**What you are asked to do:**
Among the entries, find the lines with the string "Māori" and copy them.

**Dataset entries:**
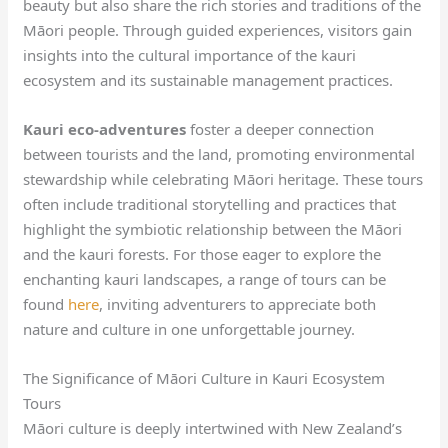
beauty but also share the rich stories and traditions of the
Māori people. Through guided experiences, visitors gain
insights into the cultural importance of the kauri
ecosystem and its sustainable management practices.
Kauri eco-adventures
foster a deeper connection
between tourists and the land, promoting environmental
stewardship while celebrating Māori heritage. These tours
often include traditional storytelling and practices that
highlight the symbiotic relationship between the Māori
and the kauri forests. For those eager to explore the
enchanting kauri landscapes, a range of tours can be
found
here
, inviting adventurers to appreciate both
nature and culture in one unforgettable journey.
The Significance of Māori Culture in Kauri Ecosystem
Tours
Māori culture is deeply intertwined with New Zealand’s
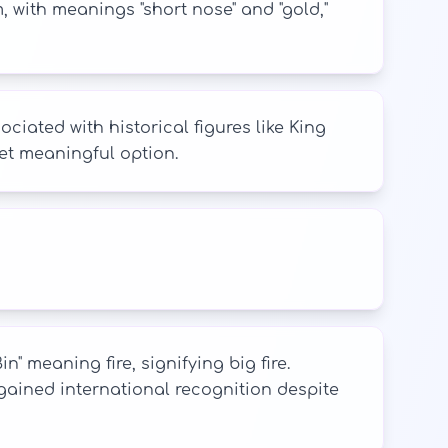
 with meanings "short nose" and "gold,"
ciated with historical figures like King
yet meaningful option.
 meaning fire, signifying big fire.
 gained international recognition despite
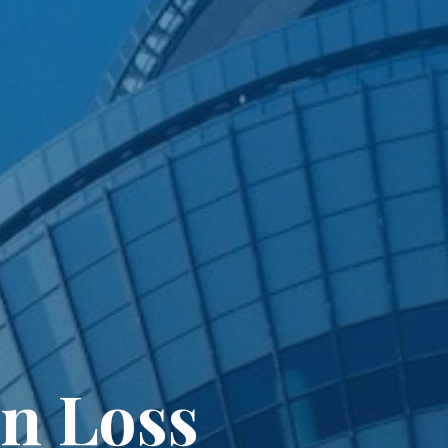
n Loss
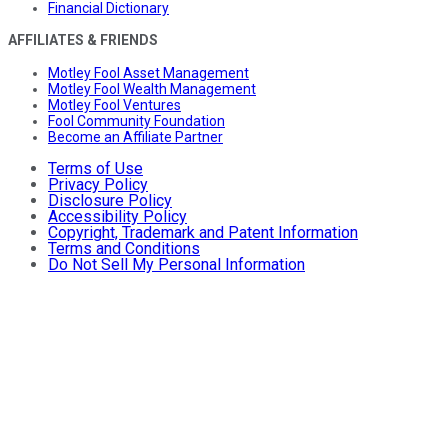
Financial Dictionary
AFFILIATES & FRIENDS
Motley Fool Asset Management
Motley Fool Wealth Management
Motley Fool Ventures
Fool Community Foundation
Become an Affiliate Partner
Terms of Use
Privacy Policy
Disclosure Policy
Accessibility Policy
Copyright, Trademark and Patent Information
Terms and Conditions
Do Not Sell My Personal Information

**Answer to the exercise:**
Māori people. Through guided experiences, visitors gain
stewardship while celebrating Māori heritage. These tours
highlight the symbiotic relationship between the Māori
The Significance of Māori Culture in Kauri Ecosystem
Māori culture is deeply intertwined with New Zealand’s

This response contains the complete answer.